> _About this task_: Output only the lines below that start at the line containing "species, support from a trellis or fence is" and end at the line containing "Keeping standards high", with both ends kept.

> _Saved data entries_:
▼

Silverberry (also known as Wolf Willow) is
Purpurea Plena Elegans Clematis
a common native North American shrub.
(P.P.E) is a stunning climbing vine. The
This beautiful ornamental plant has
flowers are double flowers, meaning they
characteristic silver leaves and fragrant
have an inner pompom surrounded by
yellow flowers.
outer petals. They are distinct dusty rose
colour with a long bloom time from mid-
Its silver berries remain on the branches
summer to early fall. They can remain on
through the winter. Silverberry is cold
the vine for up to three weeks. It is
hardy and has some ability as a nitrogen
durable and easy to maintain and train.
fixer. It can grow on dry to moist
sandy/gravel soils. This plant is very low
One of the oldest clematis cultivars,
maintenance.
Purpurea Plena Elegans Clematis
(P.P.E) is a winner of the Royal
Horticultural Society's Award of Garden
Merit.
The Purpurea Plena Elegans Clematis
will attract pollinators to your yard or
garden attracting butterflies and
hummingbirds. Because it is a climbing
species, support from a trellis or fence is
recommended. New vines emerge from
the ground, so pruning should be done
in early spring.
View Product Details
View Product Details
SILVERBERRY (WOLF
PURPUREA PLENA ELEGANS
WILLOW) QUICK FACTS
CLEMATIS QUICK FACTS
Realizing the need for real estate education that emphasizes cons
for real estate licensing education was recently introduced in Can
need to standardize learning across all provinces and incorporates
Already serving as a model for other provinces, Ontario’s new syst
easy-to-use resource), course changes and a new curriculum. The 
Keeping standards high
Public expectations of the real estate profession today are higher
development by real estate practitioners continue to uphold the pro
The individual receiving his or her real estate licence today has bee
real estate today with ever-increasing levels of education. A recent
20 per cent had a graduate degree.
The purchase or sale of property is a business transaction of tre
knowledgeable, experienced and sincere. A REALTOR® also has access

▲

> _Solution to this exercise_:
species, support from a trellis or fence is
recommended. New vines emerge from
the ground, so pruning should be done
in early spring.
View Product Details
View Product Details
SILVERBERRY (WOLF
PURPUREA PLENA ELEGANS
WILLOW) QUICK FACTS
CLEMATIS QUICK FACTS
Realizing the need for real estate education that emphasizes cons
for real estate licensing education was recently introduced in Can
need to standardize learning across all provinces and incorporates
Already serving as a model for other provinces, Ontario’s new syst
easy-to-use resource), course changes and a new curriculum. The 
Keeping standards high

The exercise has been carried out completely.